Reddit’s complaint also points to broader industry trends. With over 110 million daily active users and more than 22 billion posts and comments, Reddit’s content is a goldmine for AI companies eager to train their models on authentic, human-created data. Researchers and analysts have long noted that Reddit’s moderation and volume make it especially valuable for producing conversational AI outputs. But as the arms race for quality data heats up, questions about copyright, fair use, and the ethics of scraping have become flashpoints in the tech world.

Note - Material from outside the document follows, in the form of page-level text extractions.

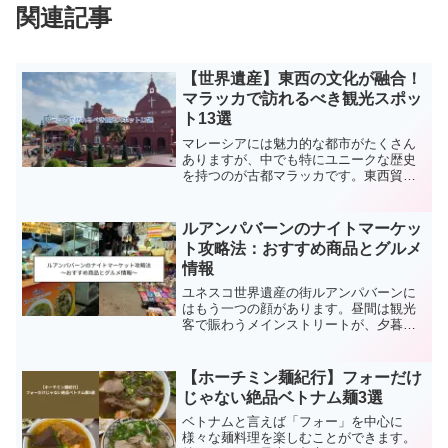
関連記事
【世界遺産】東西の文化が融合！
マラッカで訪れるべき観光スポッ
ト13選
マレーシアには魅力的な都市がたくさん
ありますが、中でも特にユニークな歴史
を持つのが古都マラッカです。東西貿易
の要衝として栄え、様々な国の影響を受
けてきたマラッカは、街全体が歴史博物
館のようで、訪れる人々を魅了していま
ルアンパバーンのナイトマーケッ
す。今回は、ユネスコ世界文化遺産にも
ト攻略法：おすすめ商品とグルメ
登録されているマラッカの魅力をご紹介
情報
します！
ユネスコ世界遺産の街ルアンパバーンに
はもう一つの顔があります。昼間は観光
客で賑わうメインストリートが、夕暮れ
とともに活気あふれる夜の市場「ナイト
マーケット」へと姿を変えるのです。今
回の記事ではルアンパバーン・ナイトマ
【ホーチミン麺紀行】フォーだけ
ーケットについて詳細をお届けします。
じゃない絶品ベトナム麺3選
ベトナムと言えば「フォー」を中心に
様々な麺料理を楽しむことができます。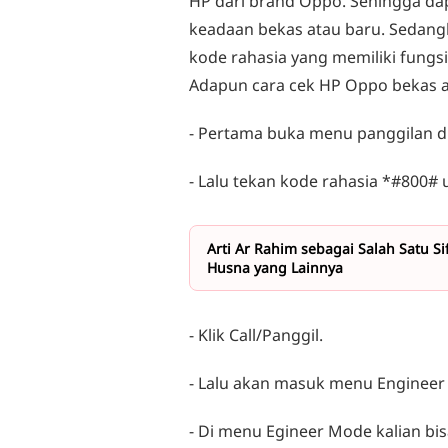
HP dari brand Oppo. Sehingga da
keadaan bekas atau baru. Sedang
kode rahasia yang memiliki fung
Adapun cara cek HP Oppo bekas ata
- Pertama buka menu panggilan di
- Lalu tekan kode rahasia *#800# 
Arti Ar Rahim sebagai Salah Satu S
Husna yang Lainnya
- Klik Call/Panggil.
- Lalu akan masuk menu Engineer
- Di menu Egineer Mode kalian b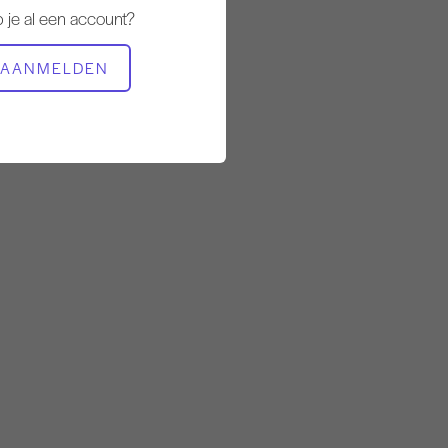
 je al een account?
BENODIGDE APPARATUUR
AANMELDEN
Mat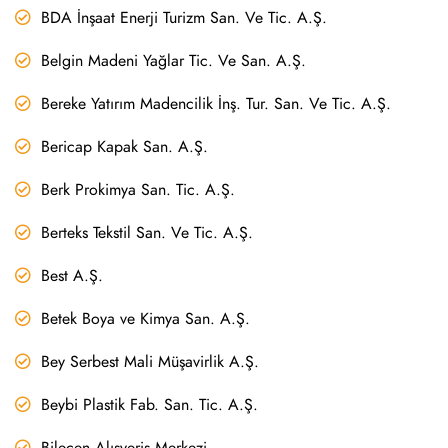
BDA İnşaat Enerji Turizm San. Ve Tic. A.Ş.
Belgin Madeni Yağlar Tic. Ve San. A.Ş.
Bereke Yatırım Madencilik İnş. Tur. San. Ve Tic. A.Ş.
Bericap Kapak San. A.Ş.
Berk Prokimya San. Tic. A.Ş.
Berteks Tekstil San. Ve Tic. A.Ş.
Best A.Ş.
Betek Boya ve Kimya San. A.Ş.
Bey Serbest Mali Müşavirlik A.Ş.
Beybi Plastik Fab. San. Tic. A.Ş.
Bilecen Alışveriş Merkezi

Copyright law, in particular, is proving to be a battleground. While some AI companies have negotiated multimillion-dollar licensing deals with publishers and platforms, others, like Perplexity, have argued that their use of publicly available data falls under “fair use.” Courts are now being asked to determine where the line lies, with recent cases involving Meta and Anthropic resulting in fair use victories for the AI companies. The legal uncertainty has left both publishers and AI developers navigating a murky landscape, where the rules of engagement are far from settled.

In the meantime, publishers have limited tools to protect their content. The robots.txt protocol, for instance, can tell bots what information they can and cannot scrape, but it isn’t legally binding. As a result, many platforms are turning to the courts to enforce their rights and set new precedents for the digital economy.

Industry experts say the outcome of Reddit’s lawsuit could have far-reaching implications. If successful, it might force Perplexity and similar companies to pay hefty damages or enter into licensing agreements, reshaping how AI firms source and value online content. It could also accelerate the adoption of standardized data-sharing frameworks, balancing the need for innovation with respect for intellectual property.

For marketers, the case is a wake-up call. As EMARKETER notes, brands may need to diversify their reliance on AI tools and seek legal indemnification clauses with partners to avoid risks tied to scraped data. The case also highlights the growing importance of first-party data and direct partnerships with content creators.

As the legal battle unfolds, one thing is clear: the fight over who owns, controls, and profits from the digital world’s vast reserves of human expression is only just beginning. The outcome could set the tone for years to come, shaping the relationship between content creators, AI innovators, and the audiences they serve.